The healthy body literally vomits out the stranger for Bauman. Medical values clearly incorporate bourgeois universalistic ones (575). The disabled were early targets of medical practices, especially those with mental illness. Those that could be 'cured' were readmitted to society, those that could not be cured were excluded [ I also thought of those who were disabled during later life as the result of an accident. Maybe these people are seen as less 'abnormal' than those born with a disability?]

These tendencies lead to the controversial claim in Bauman that the Holocaust itself is typical of modernity, and its mechanisms the formal equivalents of more acceptable forms of management of strangers --  'It is the end that justifies the means and so the means matter not' (576). Thus disability can be dealt with with a range of techniques from eugenics and incarceration to extermination, as the Nazis demonstrated [the counterargument is that Nazism itself is far from typical of modernity but is an exceptional case at best]. Bureaucratic machines are dissociated from moral considerations and maintain a social distance from their victims. Bauman wants to insist that Levinas was right to argue that responsibility for the other is the first principle of rational thinking.

Post-modern thinking seems to be more promising, with its celebration of pluralism and difference, and its scepticism towards neat categories and universal concepts. In postmodernism 'a context for more tolerant behaviour emerged' (578). The disability movement arose from the counter-culture and the early challenge to medical authority. It benefits from a tolerance of different kinds of cultures as ways of life, and thus  'difference and heterogeneity can become a basis for social relations' (578). Disabled people are still not fully accepted as normal, but the dominance of the disciplined able body has been challenged. It is possible that disability will become not 'a symbol of disorder and tragedy... [but]... nothing out of the ordinary' (579). They will be granted the respect due to all others: this respect is connected to respect for one's own difference  (579).

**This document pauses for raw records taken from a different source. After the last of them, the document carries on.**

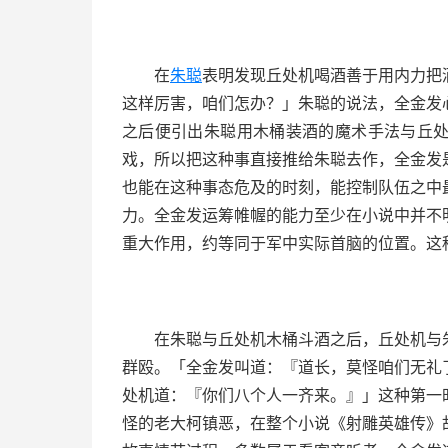
在
朱聪
表明发现丘处机喝酒善于用内力把
这样厉害，咱们怎办？」朱聪的说法，全金发
之后便引出朱聪用木桶装酒的魔术手法与丘
戏，所以把这种事直接推给朱聪去作，全金发
也能在这种事态危及的时刻，能控制队伍之中
力。全金发运筹帷幄的能力至少在小说中并不
重大作用，约等同于军中实际首脑的位置。这
在朱聪与丘处机木桶斗酒之后，丘处机与
群殴。「全金发叫道：『道长，莫怪咱们无礼
处机道：『你们八个人一齐来。』」这种第一
怪的老大柯镇恶，在整个小说《射雕英雄传》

However, postmodernism also has its dangers. The main way to celebrate difference is by being a consumer. The disabled run the risk of appearing as inadequate consumers unless they are able to gain access to employment far more readily. Furthermore, toleration of difference seems to be limited by  'our "ocularcentric" culture' (580), with its interest in aesthetic physical perfection of face and body. More generally, a postmodernity can co-exist with modernity  [or, indeed, with new waves of fundamentalism and pre-modern culture]. Celebrating difference is not likely to lead to a particular programme of cultural politics  [we know the difficulties that the followers of Derrida got into --see Fraser]. [This is possibly where the failure to acknowledge the important cognitive aspects of the stranger may lead to undue optimism -- for Schutz and the others, strangeness is permanently generated, but most importantly, it resists simple attempts to understand others]. There may be a renewal of the modernist project. Disabled people  'are still viewed as symbols of tragedy' [as victims] (581).

In particular, there is still a tendency to exhibit revulsion towards disability, or to respond with charity -- merely another way of handling the disabled as irredeemably different,  'the "light" side of institutional disablism' (581). Compassion  'is a hair's breadth from barbarism', since both draw from modernist conceptions (581) [vedry controversial of course, and itself in risk of substantial illicit generalisation].

Bauman is useful for showing how modern culture itself  'transforms impairment into disability, bio - physical status into oppression' (582). Its tendency to produce the ordinary as a simple category simultaneously  'constructs the extra ordinary as a threat or a danger' (582). The promise of postmodernism is only limited. However, the possibilities need to be investigated in Disability Studies.